→ **TASK OBJECTIVE**: From the line that contains "Komentāri (1142, 34)" to the final line of the entries below, write out every line exactly as it appears, and nothing else.
####################
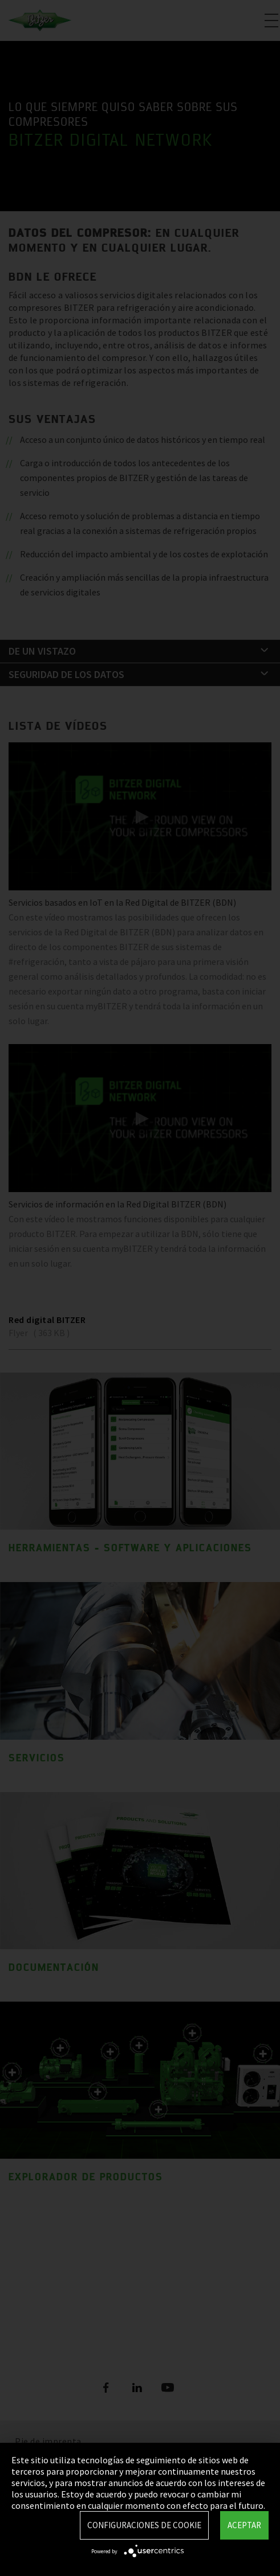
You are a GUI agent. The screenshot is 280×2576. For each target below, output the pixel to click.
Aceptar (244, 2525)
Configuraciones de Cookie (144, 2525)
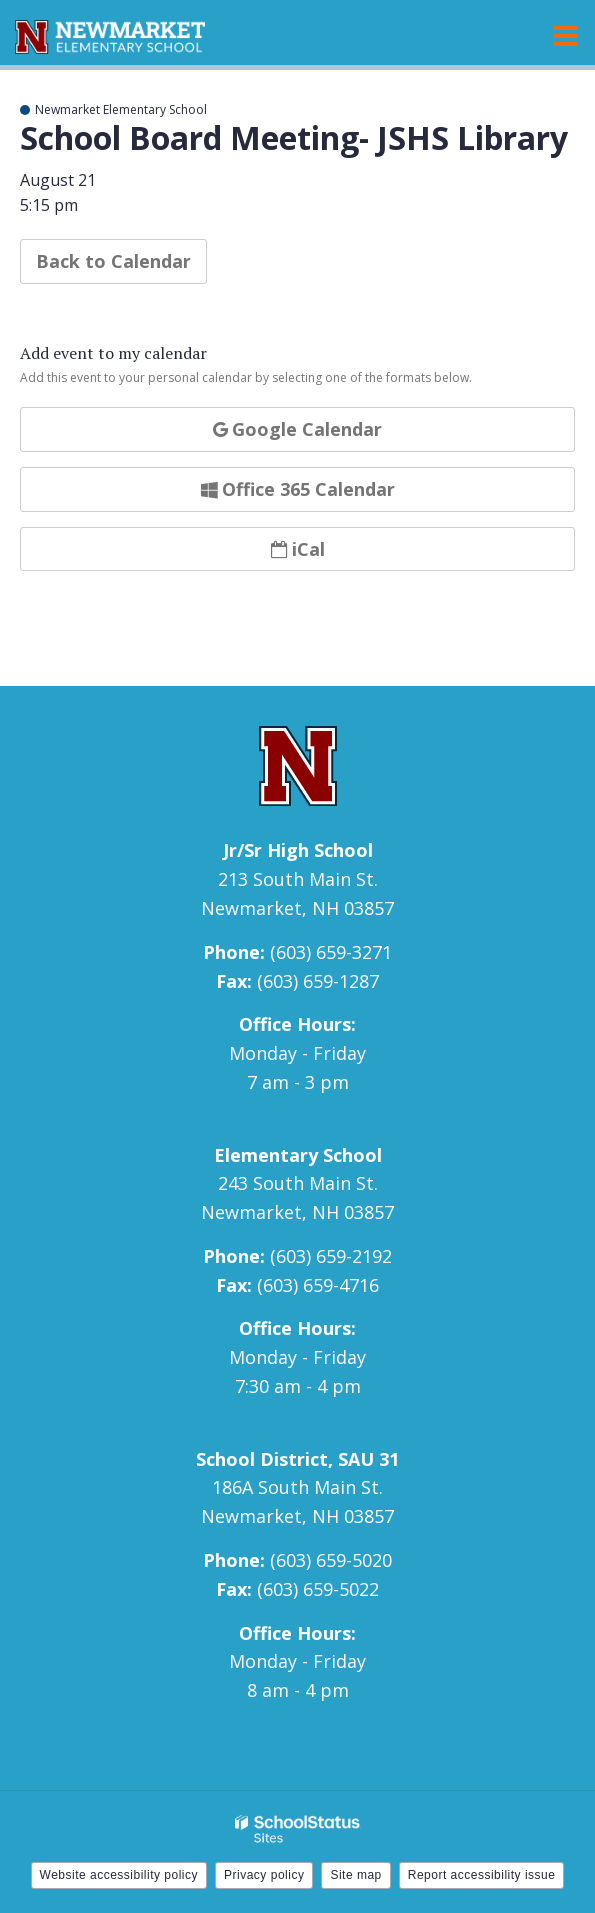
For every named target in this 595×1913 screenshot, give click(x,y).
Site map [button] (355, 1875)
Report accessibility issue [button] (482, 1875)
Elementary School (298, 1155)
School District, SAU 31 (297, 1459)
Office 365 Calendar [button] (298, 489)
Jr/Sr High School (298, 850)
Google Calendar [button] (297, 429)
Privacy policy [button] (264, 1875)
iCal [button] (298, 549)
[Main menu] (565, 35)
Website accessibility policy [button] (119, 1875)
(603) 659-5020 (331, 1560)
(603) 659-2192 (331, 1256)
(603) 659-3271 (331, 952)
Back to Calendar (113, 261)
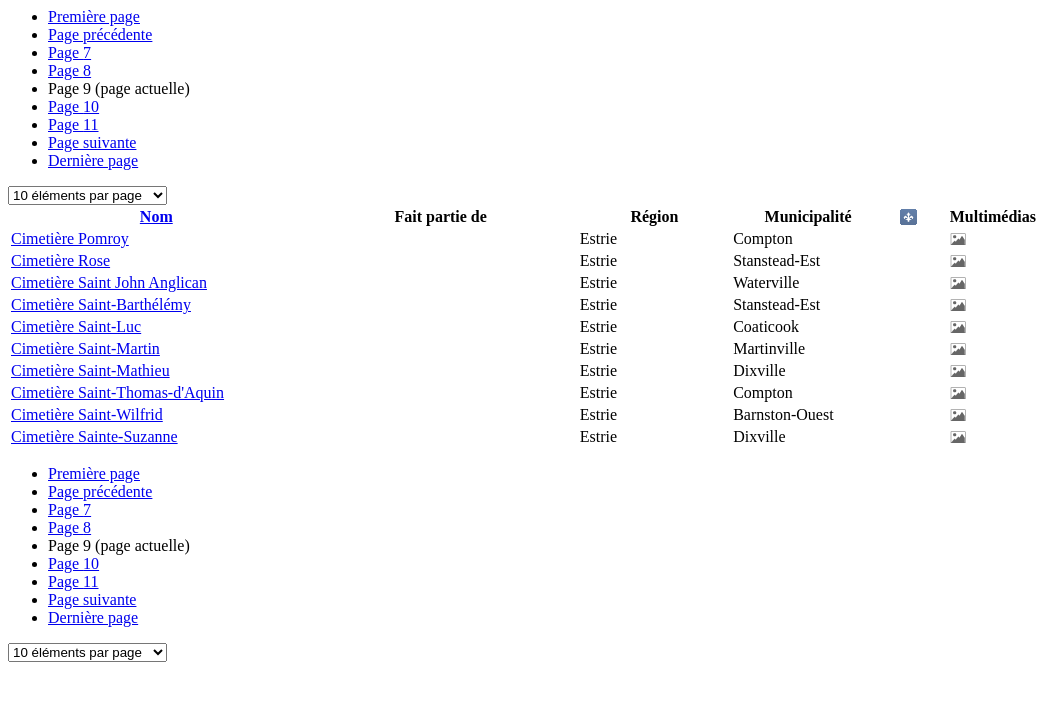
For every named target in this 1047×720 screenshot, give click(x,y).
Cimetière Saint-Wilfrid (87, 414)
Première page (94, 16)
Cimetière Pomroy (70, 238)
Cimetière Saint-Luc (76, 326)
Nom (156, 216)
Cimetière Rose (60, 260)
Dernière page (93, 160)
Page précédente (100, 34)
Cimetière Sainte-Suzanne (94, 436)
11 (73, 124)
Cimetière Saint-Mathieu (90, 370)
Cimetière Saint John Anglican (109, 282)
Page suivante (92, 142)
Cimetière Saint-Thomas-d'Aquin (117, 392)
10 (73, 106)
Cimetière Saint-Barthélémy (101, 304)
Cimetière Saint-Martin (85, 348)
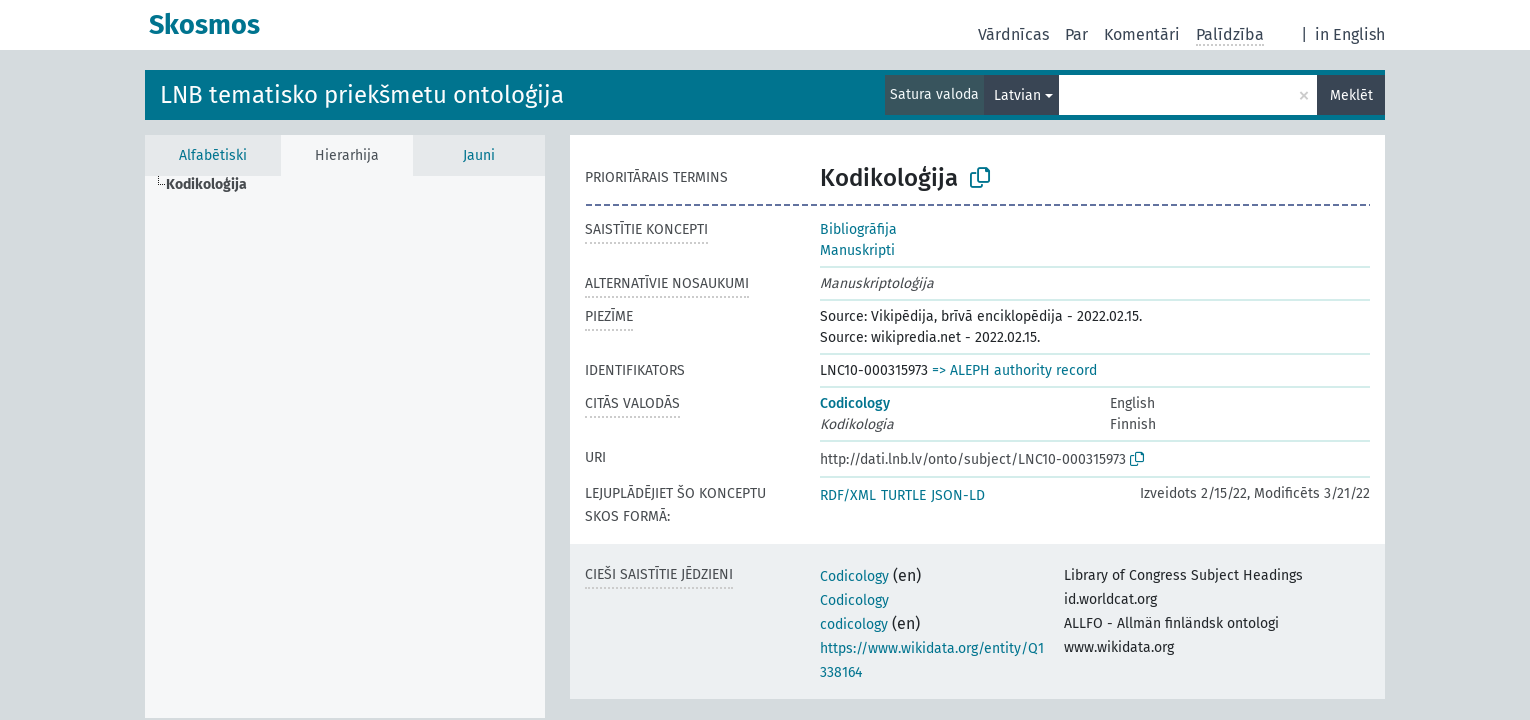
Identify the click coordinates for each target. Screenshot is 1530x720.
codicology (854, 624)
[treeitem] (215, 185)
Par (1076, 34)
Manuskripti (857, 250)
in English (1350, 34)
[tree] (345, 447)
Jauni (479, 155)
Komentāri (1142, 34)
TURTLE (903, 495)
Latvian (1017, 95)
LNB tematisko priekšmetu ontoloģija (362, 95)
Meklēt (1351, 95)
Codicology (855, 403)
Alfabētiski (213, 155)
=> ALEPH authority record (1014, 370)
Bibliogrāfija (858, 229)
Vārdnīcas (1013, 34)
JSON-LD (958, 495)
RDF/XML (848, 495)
####################
→ **SOLUTION BELOW**:
Komentāri (1142, 34)
TURTLE (903, 495)
Latvian (1017, 95)
LNB tematisko priekšmetu ontoloģija (362, 95)
Meklēt (1351, 95)
Codicology (855, 403)
Alfabētiski (213, 155)
=> ALEPH authority record (1014, 370)
Bibliogrāfija (858, 229)
Vārdnīcas (1013, 34)
JSON-LD (958, 495)
RDF/XML (848, 495)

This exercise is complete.